Wireless Technologies Ramp Up To Manage The Data Deluge

Nov. 12, 2012
Freescale's QorIQ processors scale to meet the wide range of hetnet basestations needed for 4G while Linear's Dust Networks' Smartmesh wireless modules make wireless sensor networks a snap.

Wireless traffic is growing everywhere, from videos downloaded to your favorite tablet to the sensor networks monitoring the works inside massive industrial facilities. But despite the demands, the technologies responsible for communicating all of this data must continue to do so quickly and reliably. Recent breakthroughs from Freescale and Dust Networks will help ease the information crunch. 

Processors Match Heterogeneous Networks

Freescale’s QorIQ Qonverge rolls with the dramatic changes taking place in the wireless infrastructure to form the heterogeneous network, or hetnet. Het networks combine small and large cell sites that cover both long and short distances. This is the industry’s solution to dealing with the explosion of demand for high-speed wireless data access. The QorIQ line of processors covers the entire basestation range from large macrocells to metrocells, picocells, and home/office femtocells.
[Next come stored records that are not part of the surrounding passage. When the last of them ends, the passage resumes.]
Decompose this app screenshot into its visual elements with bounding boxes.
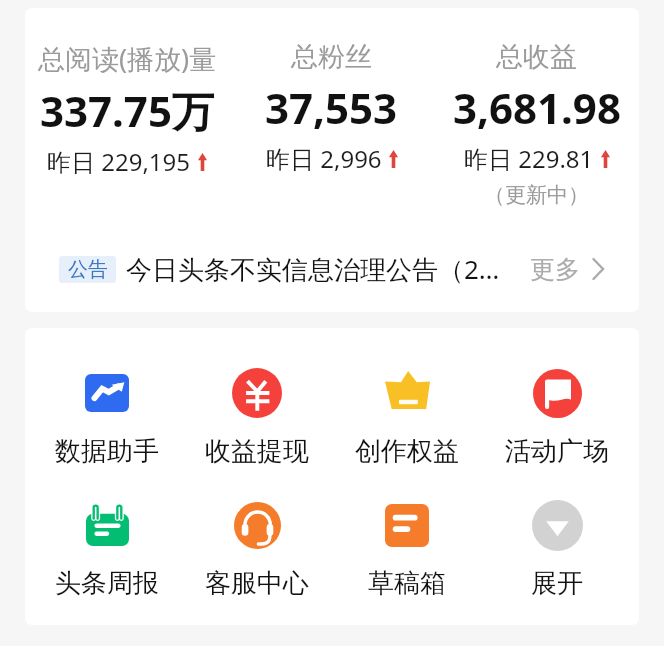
staticText: 昨日 229,195 xyxy=(47,145,191,178)
button[interactable]: 总收益 xyxy=(434,8,639,208)
staticText: 展开 xyxy=(531,567,583,600)
button[interactable]: 总粉丝 xyxy=(229,8,434,175)
staticText: 收益提现 xyxy=(205,435,309,468)
button[interactable]: 草稿箱 xyxy=(332,497,482,600)
staticText: 头条周报 xyxy=(55,567,159,600)
other: 草稿箱 xyxy=(385,504,429,547)
other: 客服中心 xyxy=(234,502,281,549)
button[interactable]: 客服中心 xyxy=(182,497,332,600)
staticText: 总阅读(播放)量 xyxy=(38,40,217,77)
other: 收益提现 xyxy=(232,368,282,418)
button[interactable]: 公告 xyxy=(25,240,639,298)
button[interactable]: 收益提现 xyxy=(182,365,332,468)
staticText: 客服中心 xyxy=(205,567,309,600)
staticText: 今日头条不实信息治理公告（2… xyxy=(126,251,500,287)
staticText: 昨日 229.81 xyxy=(464,142,594,175)
staticText: 草稿箱 xyxy=(368,567,446,600)
other: 数据助手 xyxy=(85,374,129,412)
button[interactable]: 活动广场 xyxy=(482,365,632,468)
other: 头条周报 xyxy=(86,504,129,546)
other: 展开 xyxy=(532,500,583,551)
button[interactable]: 总阅读(播放)量 xyxy=(25,8,229,178)
staticText: 数据助手 xyxy=(55,435,159,468)
button[interactable]: 数据助手 xyxy=(32,365,182,468)
staticText: 337.75万 xyxy=(40,82,214,139)
staticText: （更新中） xyxy=(484,182,589,208)
staticText: 3,681.98 xyxy=(453,79,621,136)
button[interactable]: 展开 xyxy=(482,497,632,600)
button[interactable]: 头条周报 xyxy=(32,497,182,600)
other: 活动广场 xyxy=(533,369,582,418)
staticText: 更多 xyxy=(530,254,580,285)
other: 创作权益 xyxy=(385,371,430,409)
staticText: 公告 xyxy=(68,257,108,282)
staticText: 总收益 xyxy=(496,40,577,74)
staticText: 创作权益 xyxy=(355,435,459,468)
staticText: 活动广场 xyxy=(505,435,609,468)
staticText: 37,553 xyxy=(265,79,398,136)
staticText: 总粉丝 xyxy=(291,40,372,74)
staticText: 昨日 2,996 xyxy=(266,142,382,175)
button[interactable]: 创作权益 xyxy=(332,365,482,468)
Thanks to the amazing growth in smart-phone usage, the data demand on wireless operators has continued to rise at a rapid pace, seriously straining the networks. While current macrocells can be updated to full LTE capacity, another solution is also needed. There’s a need for more smaller cells that bring the basestation closer to the user.

This approach provides not only the speed demanded for the growing use of mobile video and other data intensive applications, it also supplies the quality of service (QoS) demanded at the same time. And in addition to meeting the tough LTE standard requirements, basestations must continue to support current 3G technologies like WCDMA, HSPA, cdma2000, EV-DO, and legacy voice technology.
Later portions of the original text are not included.